_Assignment:_ Set down each line of the records once more, precisely, and omit the pictures.

** Opening Input data block **

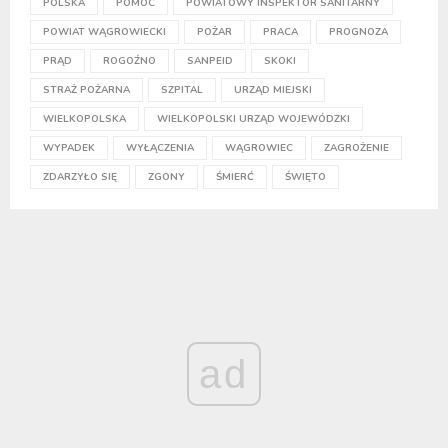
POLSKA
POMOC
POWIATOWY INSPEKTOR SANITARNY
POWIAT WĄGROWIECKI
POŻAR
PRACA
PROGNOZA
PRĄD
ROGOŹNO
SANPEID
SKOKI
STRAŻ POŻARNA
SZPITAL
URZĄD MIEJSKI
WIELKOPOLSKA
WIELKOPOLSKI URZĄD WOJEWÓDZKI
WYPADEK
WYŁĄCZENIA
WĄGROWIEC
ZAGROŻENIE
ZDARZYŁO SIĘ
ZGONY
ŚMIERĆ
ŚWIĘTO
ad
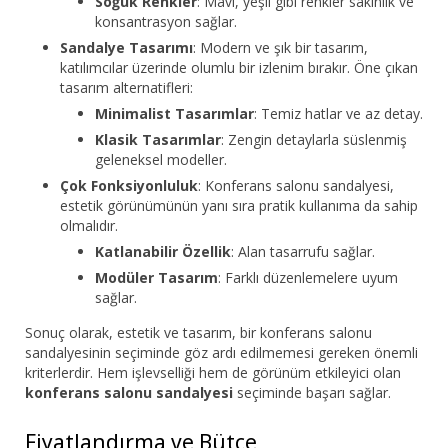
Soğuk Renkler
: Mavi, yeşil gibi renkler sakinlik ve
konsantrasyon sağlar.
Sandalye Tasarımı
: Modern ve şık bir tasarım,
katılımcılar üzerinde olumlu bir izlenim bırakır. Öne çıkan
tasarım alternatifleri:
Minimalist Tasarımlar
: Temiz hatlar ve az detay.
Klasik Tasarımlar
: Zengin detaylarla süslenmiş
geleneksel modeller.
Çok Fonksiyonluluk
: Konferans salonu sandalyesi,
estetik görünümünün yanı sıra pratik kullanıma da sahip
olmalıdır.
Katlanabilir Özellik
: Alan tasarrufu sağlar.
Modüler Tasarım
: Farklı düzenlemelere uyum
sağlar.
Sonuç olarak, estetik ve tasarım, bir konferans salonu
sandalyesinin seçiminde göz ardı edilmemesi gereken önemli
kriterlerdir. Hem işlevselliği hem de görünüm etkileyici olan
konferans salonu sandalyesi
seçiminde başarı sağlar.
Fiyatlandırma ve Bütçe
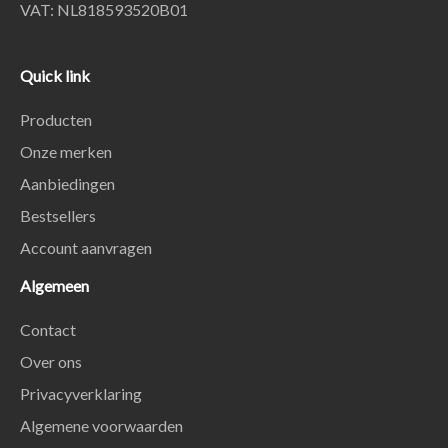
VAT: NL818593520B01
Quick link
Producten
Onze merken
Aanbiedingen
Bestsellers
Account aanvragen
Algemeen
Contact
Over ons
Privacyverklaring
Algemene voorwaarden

** Closing Input data block **

_Written answer:_
POLSKA
POMOC
POWIATOWY INSPEKTOR SANITARNY
POWIAT WĄGROWIECKI
POŻAR
PRACA
PROGNOZA
PRĄD
ROGOŹNO
SANPEID
SKOKI
STRAŻ POŻARNA
SZPITAL
URZĄD MIEJSKI
WIELKOPOLSKA
WIELKOPOLSKI URZĄD WOJEWÓDZKI
WYPADEK
WYŁĄCZENIA
WĄGROWIEC
ZAGROŻENIE
ZDARZYŁO SIĘ
ZGONY
ŚMIERĆ
ŚWIĘTO
ad
Soğuk Renkler
: Mavi, yeşil gibi renkler sakinlik ve
konsantrasyon sağlar.
Sandalye Tasarımı
: Modern ve şık bir tasarım,
katılımcılar üzerinde olumlu bir izlenim bırakır. Öne çıkan
tasarım alternatifleri:
Minimalist Tasarımlar
: Temiz hatlar ve az detay.
Klasik Tasarımlar
: Zengin detaylarla süslenmiş
geleneksel modeller.
Çok Fonksiyonluluk
: Konferans salonu sandalyesi,
estetik görünümünün yanı sıra pratik kullanıma da sahip
olmalıdır.
Katlanabilir Özellik
: Alan tasarrufu sağlar.
Modüler Tasarım
: Farklı düzenlemelere uyum
sağlar.
Sonuç olarak, estetik ve tasarım, bir konferans salonu
sandalyesinin seçiminde göz ardı edilmemesi gereken önemli
kriterlerdir. Hem işlevselliği hem de görünüm etkileyici olan
konferans salonu sandalyesi
seçiminde başarı sağlar.
Fiyatlandırma ve Bütçe
VAT: NL818593520B01
Quick link
Producten
Onze merken
Aanbiedingen
Bestsellers
Account aanvragen
Algemeen
Contact
Over ons
Privacyverklaring
Algemene voorwaarden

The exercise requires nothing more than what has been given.